Friday, July 27, 2018

Someone asked me this question about sapo/kambo/the Matses

Someone asked me if the Matses used different parts of the body to elicit different effects from sapo, the frog medicine that's administered into small burns on your body. They were hoping I would say something like: Well, if your chacras were closed, they would.......bullshit. Here is how I responded, and it's only from my experience but I do have experience with them:
With the Matses back in 1985-2000, there was very little consideration of dot placement. Burns were universally on the upper left or right bicep for men, with the occasional exception of some young buck who insisted he get them across his chest, above the heart. That request was always met with laughter by the elders who thought it was ridiculous but would serve it that way on request. For small kids who were sick, it was given on the forearm, generally, to break a sweat. For women thought to be pregnant it was given on the inner wrist, just a touch. 
Later, during the first trimester, a very small amount was administered to the labia to provoke urination that the midwives would read to see if the embryo was male or female, healthy or not. And if it was a female they did not need, or if it was unhealthy, a second administration to the labia would produce an abortion. I was never invited to watch those female procedures, so I'm going on what I was told, not personal experience. 
There was absolutely no consideration as to where it would be stronger: ie, the chacras. The Matses used this as a utilitarian hunting medicine, sickness medicine, abortive. No ritual, no singing, no dancing, just apply and walk away and let the recipient deal with it while everyone else ate a tapir or boar or crocodilian. 
I still am with the Matses a full month a year and have never seen that differ. You are sick or lazy, need to abort, or are not hunting well, you are getting sapo, whether you want it or not. 
The best that can be said is that in true Pervian form, they laughed while you suffered. Same as if you broke a hip. They would just laugh and laugh and never for a minute consider your broken hip. 
Their world was a rough place. It's now gotten soft, what with having agriculture and iphones and electricity. In those days they were still stealing machetes, shotguns, women. Different world.

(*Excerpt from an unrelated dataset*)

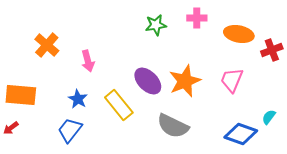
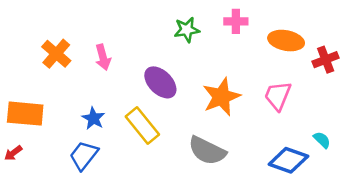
pink arrow: (88, 61) -> (103, 57), moved
purple ellipse: (148, 81) -> (160, 82), moved
cyan semicircle: (269, 117) -> (322, 140), turned 98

Saliva vs Water to Liquify Sapo/Kambo

People who use frog sweat medicine, known as kambo in Brazil and Sapo in Peru, have two distinct ways to moisten it for application. It needs moistening because after it is collected from the frog it is dried onto a small piece of hardwood until it has the consistency of varnish. To liquify it, Peruvian indigenous generally use saliva, while Brazilian indigenous are said to use water.
Someone has recently been challenging my position that the saliva helps break down the medicine so that it is more quickly absorbed into the subcutaneous layers of the skin (skin that has been burned with a piece of vine called tamishi), while using water to moisten it simply makes it wet. I used the example of putting a small piece of meat into a bit of saliva and waiting a few minutes: it begins to break down because of the enzymes in the saliva. The same little piece of meat (or veggie, or other things) in water just gets wet but does not begin to break down.
The person was having none of it, so I finally answered with this, which gets to a very good point but does so awkwardly, just because I didn't write it well. Anyway, he was my explanation:
The hard shell of  the medicine on the stickneeds to be broken down so that the medicine is moistened to the point where it can be absorbed. When you liquify it in water you wind up with little globules. Liquify in saliva and you wind up with a fully prepared paste that will get into the blood stream more quickly. Imagine if you just took a chunk of the medicine and put it on a burn: it would take forever for that to get absorbed. Now imagine good sea salt: put it on food and you have chunks of salt that take longer to break down than they do if you crush them. That's what I'm talking about. I have never seen the water method make the same quality paste as the saliva method, and in my book that makes it more quickly absorbed. The saliva does the same job on the medicine as it does with the food in your mouth: It begins breaking it into its component parts on contact for better absorbtion by your body.